Now Hal has these two people on his ship, one of which may be the last surviving member of his entire culture and the other one being a criminal. What does he do with them now? He can't just drop them off as Corps headquarters. He's not a Green Lantern anymore and there's not even a headquarters to go to because the Corps is gone. It's an interesting dynamic and there will be other characters that we introduce, as well. We're going to see how Hal operates with a criminal on his ship in "Green Lantern" #43 and even more so in #44. And we'll also see how this disparate group of individuals end up finding the common ground between them and fighting toward the same goals because ultimately, we're going to be dealing with the survival of the universe -- and at that point, everybody has the same goals.[Laughs]
With all due respect, I actually laughed when Virgo effectively made Trapper his manservant. It's like the pilot George and Jerry pitched to NBC on "Seinfeld." [Laughs] Back to the survival of the universe, the Medusa Effect -- as it's referred to in the title of the issue -- is pretty terrifying as it turns space ships and their crew and even entire planets and their populations to stone. Is it safe to say we will meet up with the monster causing this effect?

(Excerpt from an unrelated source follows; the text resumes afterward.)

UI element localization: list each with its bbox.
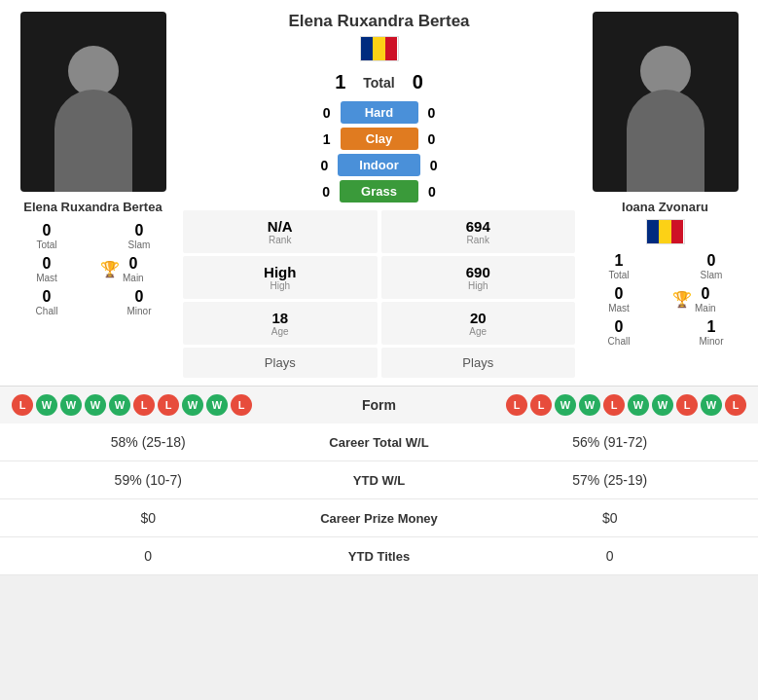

Venditti: Yes, it's one of the things that Hal will be dealing with. Hal has a lot of conflicts going on right now, in addition to being cut off and alone. The Green Lantern Corps is gone so there is no police force for the universe any more. Who is going to come in and fill that vacuum? And what are their motives going to be? On top of that, he has worlds being turned into stone and he is very much the kind of character that while he needs to find the Corps -- that's a really big deal. But he's also not going to just turn his back when entire world are being wiped out. He's going to try to find the answer to that too. No matter how big the ultimate goal is, Hal is the type of guy that is he has one life in his hand that he can save right now, he is going to do that because he can leave a man behind. That's just who Hal is. And you know, he thinks he can handle it all. It's not really an either/or for him. He's going to want both. When he's alone and he doesn't have the Corps backing him up, it makes it a very difficult thing for him to tackle all of these things all at the same time but he's going to have figure out a way to do it.

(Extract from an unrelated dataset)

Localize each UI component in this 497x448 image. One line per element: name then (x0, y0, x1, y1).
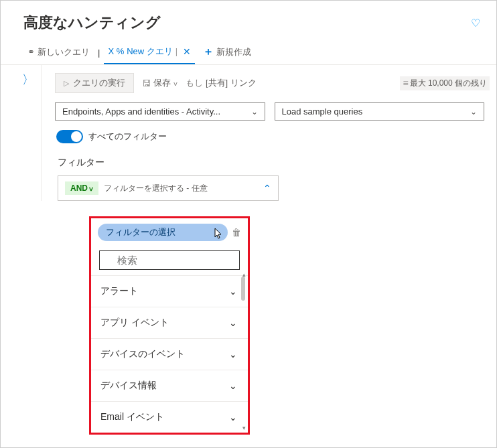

Finally, the big reveal on the final page of "Green Lantern" #42 is that we are going to get some more Black Hand in the series. Just add him to Hal's to-do list, right?
Venditti: That's right. [Laughs] Black Hand is obviously one of the classic Green Lantern villains. He's been around for a while. He's an extremely compelling character. We last saw him in "Godhead" and he raised some beings off the Source Wall, which has never happened before in the DCU so this is a moment that is extremely significant -- and is going to have consequences. That's what we'll be exploring in the next issues. What effect did that have on Black Hand? And what does it mean for the larger DC Universe? While we'll be introducing a lot of new concepts, Hal Jordan obviously has a long-standing history and war with this character and other classic villains and concepts and put them up against this new version of Hal.

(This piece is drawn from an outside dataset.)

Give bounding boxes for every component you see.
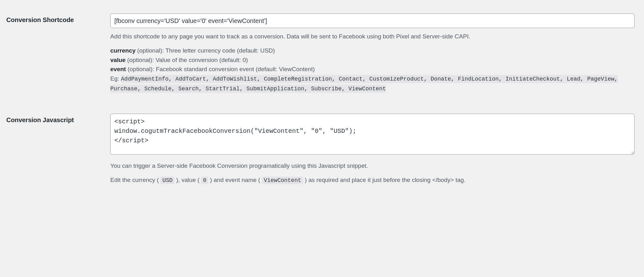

Irwin: I started with Billy on "Green Lantern" with the "Godhead" annual and having Black Hand on those initial pages was pretty exciting because I always had a blast inking Black Hand when Doug Mahnke was drawing him. And Billy brings a very unique, different look to him. Black Hand is such a creepy guy. And he's kind of hilarious at the same time. And he's also so scarily powerful that it's always exciting when he's on the page. There's always something with Black Hand. He's like Sinestro in that way.
"Green Lantern" #42 by Robert Venditti, Billy Tan & Mark Irwin is on sale now.